* [Activity] For the material that follows, return exactly the lines from the one with "creating a personal" through the one with "level of personalization, there", both ends included.

************

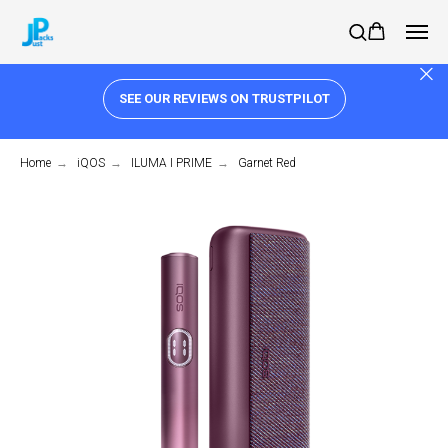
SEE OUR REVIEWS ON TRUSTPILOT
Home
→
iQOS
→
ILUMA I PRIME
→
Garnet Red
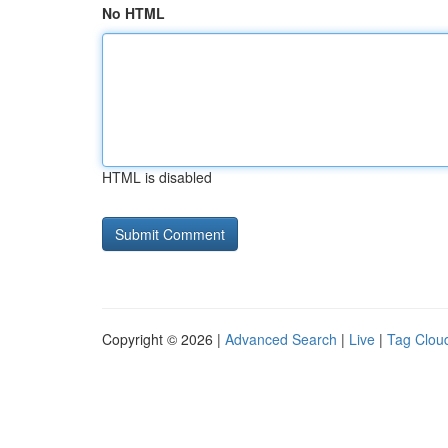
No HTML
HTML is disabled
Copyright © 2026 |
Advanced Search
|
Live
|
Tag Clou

************

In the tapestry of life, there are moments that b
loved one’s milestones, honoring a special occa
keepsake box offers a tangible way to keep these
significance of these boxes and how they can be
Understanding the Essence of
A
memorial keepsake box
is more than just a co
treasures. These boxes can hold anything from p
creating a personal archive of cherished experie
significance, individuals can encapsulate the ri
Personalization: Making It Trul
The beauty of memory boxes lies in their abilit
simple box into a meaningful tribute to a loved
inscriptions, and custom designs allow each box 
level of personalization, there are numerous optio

************

* [Result for this task]
creating a personal archive of cherished experie
significance, individuals can encapsulate the ri
Personalization: Making It Trul
The beauty of memory boxes lies in their abilit
simple box into a meaningful tribute to a loved
inscriptions, and custom designs allow each box 
level of personalization, there are numerous optio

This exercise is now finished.